Only desperation gave his muscles strength, so he had to drag himself forward. Had to step over the corpse of his guard so he could reach.
Blood stained his fingertips as he stretched out, just barely able to reach the controls Halyx’s corpse was slumped next to. Only because he had watched, quietly hoping he might be able to do something, anything during the battle, did he know what button to press to open the comm systems.
‘Endeavour – stop what you’re doing! It’s over, the Devore are – they’re dead, I can’t explain it, but don’t fucking ram us!’ His voice was borderline hysterical, and Beckett knew that he only found words and coherency because if he didn’t, they were all going to die.
And still he couldn’t help but add in a quick jumble, ‘Oh, it’s Nate by the way, I’m not dead.’
A pause.

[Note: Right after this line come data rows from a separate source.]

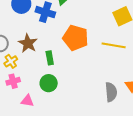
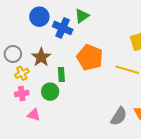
green circle: (49, 83) -> (50, 92), moved
gray semicircle: (111, 92) -> (119, 116), turned 30

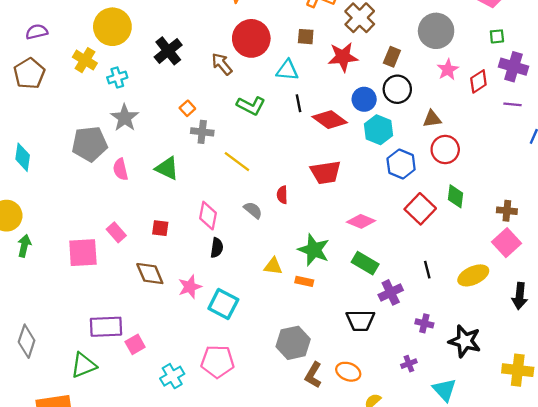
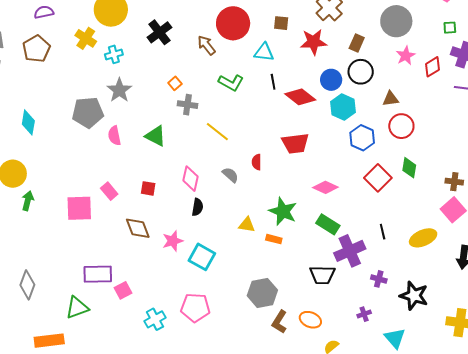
purple cross: (391, 292) -> (350, 251), size x1.4

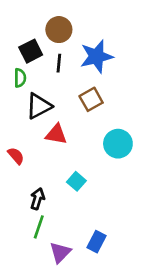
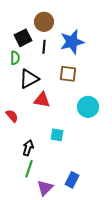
brown square: (91, 99) -> (68, 74), turned 36
cyan square: (76, 181) -> (57, 135), turned -32

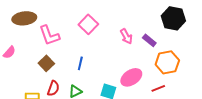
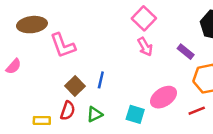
pink square: (88, 24) -> (144, 18), moved
pink arrow: (126, 36) -> (145, 47), moved
brown square: (46, 63) -> (75, 86), moved

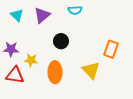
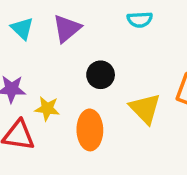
cyan semicircle: (75, 10) -> (140, 20), moved
yellow triangle: (91, 70) -> (145, 109), moved

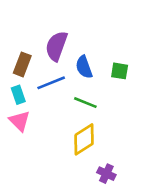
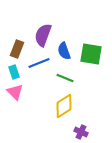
green square: (120, 71) -> (91, 54), size x1.6

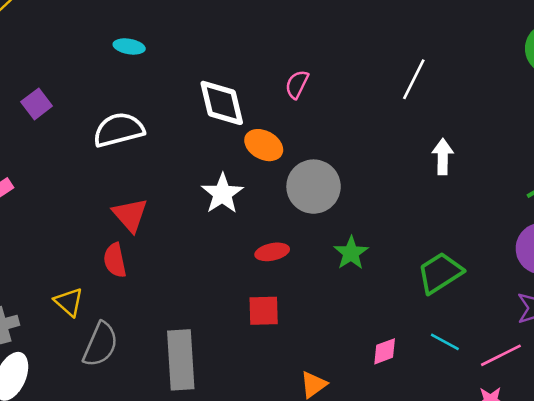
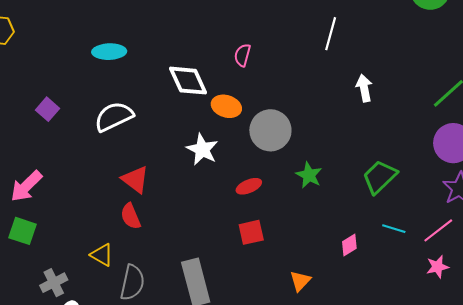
cyan ellipse: (129, 46) -> (109, 52), size x1.4

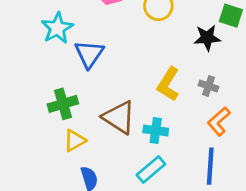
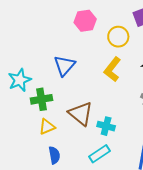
cyan star: (57, 28) -> (20, 80), moved
yellow L-shape: (168, 84) -> (112, 69), moved

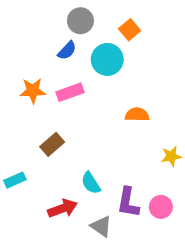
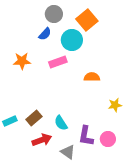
orange square: (130, 30) -> (87, 20), size x1.5
pink rectangle: (70, 92) -> (58, 62), moved
brown rectangle: (52, 144) -> (34, 118), moved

More bleeping of the Devore systems, more merciless silence from the corpses of the crew. A crackle. Then Rourke’s voice, rough and surprised. ‘Nate?’
But Endeavour broke off its suicide run, and that was enough for Nate Beckett to close his eyes and slide to the deck of the Devore ship, still shackled to a bridge railing, and still trapped in the middle of this sea of slaughter.